There’s a good bit of predictable with Viv and Rhys, and their first meeting at 19, apparently spectacular break up (which we only gets bits about; there’s probably more info about their social media stalking each other over the next decade), and then running into each other again about nine years later. Both are witches from witchy families, although apparently Viv didn’t know about the magic world until pretty late in her life because of her mom wanting to avoid it. Yes, this is a grown-up version of Halloweentown.
The magic problem is actually kind of real in that it involves drunk teen Viv post break-up with her witchy cousin Gwen cursing Rhys with bad hair and bad sex; the curse works even though not the way it was meant to, so now older Rhys is back in town and he and Viv need to break the curse to save the town’s magic which gets affected. Some of the results seem to have come out of cartoons, and once the actual adults (Viv’s aunt and Rhys’ dad) get involved, there’s some serious magic to do and figure out.

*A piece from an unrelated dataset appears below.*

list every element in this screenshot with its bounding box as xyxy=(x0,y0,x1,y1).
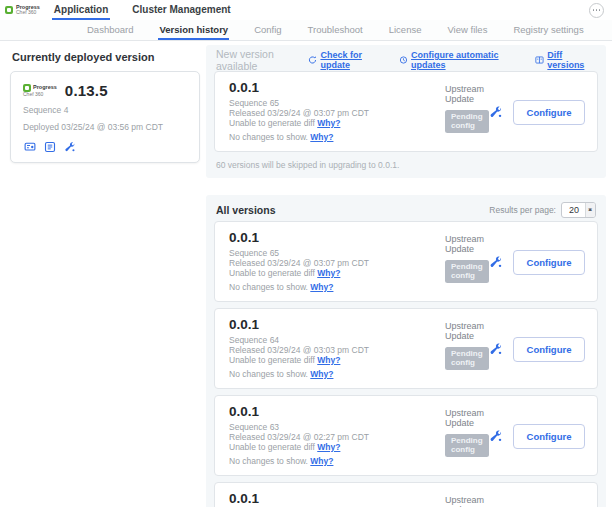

The love over vengeance in the end almost makes the good-bye (but not really because this is romance) real-ish but given that there are still pages left at that point, you know that’s not the end. Even more so now that there’s one sequel out and another apparently in the works. It’s a fun quick read although the initial attraction never really gets explained, the relationships is a fun one and you want it to work out, and it mostly does.